The War of American Independence did not end after Lord Cornwallis surrendered his army at Yorktown. Instead, Yorktown is best understood as the beginning of the end.
The immediate result of the British losing another significant (and previously successful) army in America was the fall of Lord North's pro-war British administration. North made mistakes that contributed to starting the conflict, and he was never able to come up with a strategy for dominating North America. Despite this, King George III had complete faith in North. The defeat of Cornwallis, who had campaigned throughout the entire South without suffering a real defeat on the battlefield (Guilford Courthouse was, at worst, a draw), demonstrated that British military victories were meaningless in the absence of the ability to strengthen the political loyalty of the colonies. If there hadn't been a loyalist rebellion while the British were prevailing in the most allegedly loyalist colonies, there most surely wouldn't be one now that the rebels had taken control of another army. Due to the arrest of Cornwallis, the Crown was forced to raise and send another army to North America despite having little guarantee of success and while being engaged in a global war against the French, Spanish, and Dutch. It was time to file a peace lawsuit. On March 20, 1782, Parliament passed a vote of no confidence in North, which North lost.
Lord Rockingham, a vocal opponent of the war and ally of the most radical members of Parliament, replaced Lord North. Charles Fox, one of the most combative liberals in Parliament, was selected by Lord Rockingham as one of the two Secretaries of State.
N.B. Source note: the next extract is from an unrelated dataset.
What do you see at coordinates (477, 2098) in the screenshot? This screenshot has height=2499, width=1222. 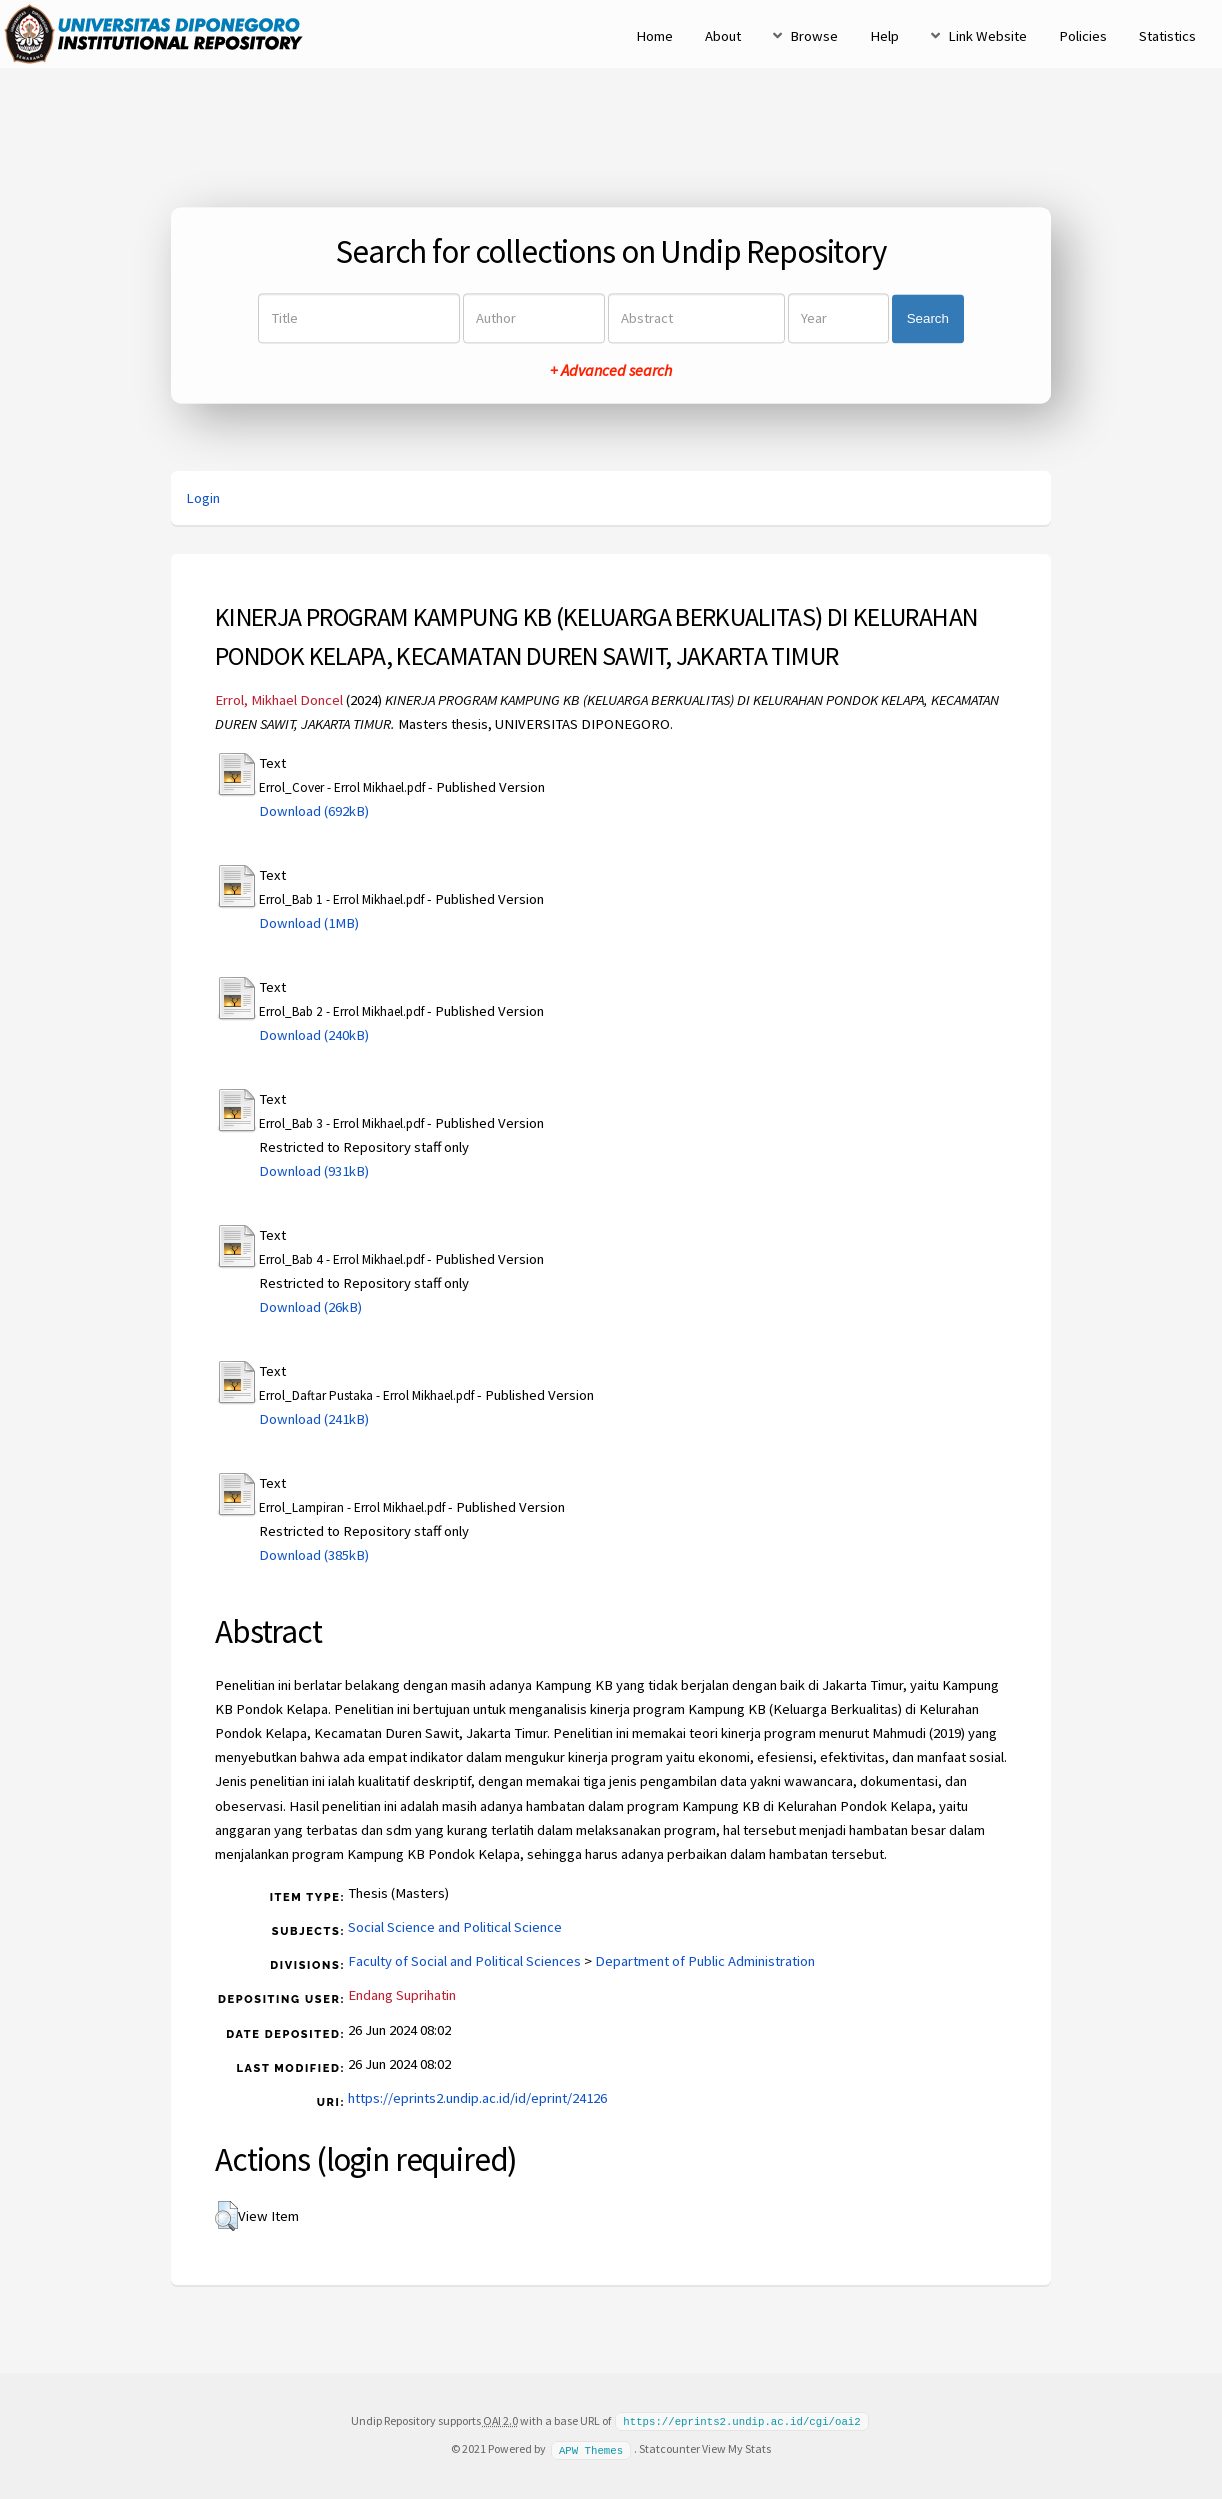 I see `https://eprints2.undip.ac.id/id/eprint/24126` at bounding box center [477, 2098].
Fox and Rockingham, to a lesser extent, were detested by the monarch, who toyed with the possibility of abdicating the throne rather than support any cabinet that included Fox. George III finally gave in when Rockingham appointed Earl Shelburne as a second Secretary of State, who was comparably more moderate. Shelburne was extremely clear about the conditions he would only serve in the government if the monarch acknowledged American freedom and put an end to the war. Rockingham lived just long enough to form his government, dying on 1 July 1782.
Since Fox would never be allowed to lead a government, Lord Shelburne took over as prime minister in lieu of Rockingham. Fox finally established an unexpected coalition against Shelburne with none other than his bitter political rival, Lord North, after resigning in disgust. The Shelburne ministry only survived long enough to broker a peace treaty with the United States and its allies and save Britain from the geopolitical and military impasse that North had led it into. At the Paris peace negotiations, Shelburne's agents gave the Americans such benevolent conditions that they broke off and signed a separate peace, forcing France and Spain to sign a deal before they were genuinely prepared to do so (more on that later). From the Atlantic to the Mississippi, and from the St. Lawrence/Great Lakes to the Floridas, would be the boundaries of the United States (returned to Spain from British control; Britain had received East and West Florida from Spain at the end of the Seven Years War in exchange for Britain returning Havana, Cuba to Spain after the British captured the sugar port late in the war). Between the fall of Cornwallis in October 1781 and the appointment of William Pitt the Younger as Prime Minister in December 1783, there were five prime ministers in Great Britain, and there were at least two occasions when the monarch seriously contemplated (or threatened) resignation.
Given the current state of politics, Britain was naturally hesitant to launch a significant attack in North America. The greatest surviving British army in America was under Sir Guy Carleton's command in New York City, where there were around 10,000 troops. After Yorktown, Washington combined the massive garrison force he had left in the Hudson Valley with the men he had sent to Yorktown, increasing his total force to around 10,000. Military leaders abhor a fair war, so while they waited for their governments to ratify a peace treaty, the two armies established themselves in their separate bases and occasionally engaged in skirmishes. * In late February 1783, word that the parties at Paris had signed a peace treaty began to spread to North America. Congress then ratified the conditions that their delegates had agreed to in early April.
In summation, the years after Yorktown were both politically and militarily important to the American Revolution, and saw several moments when events could have taken a radically different turn. The failure of the British military to find a way to win in North America and political uncertainty were the two biggest reasons why the British did not commit to another offensive against the United States even as the nascent republic struggled to find its footing and its allies lost ground to British arms around the world.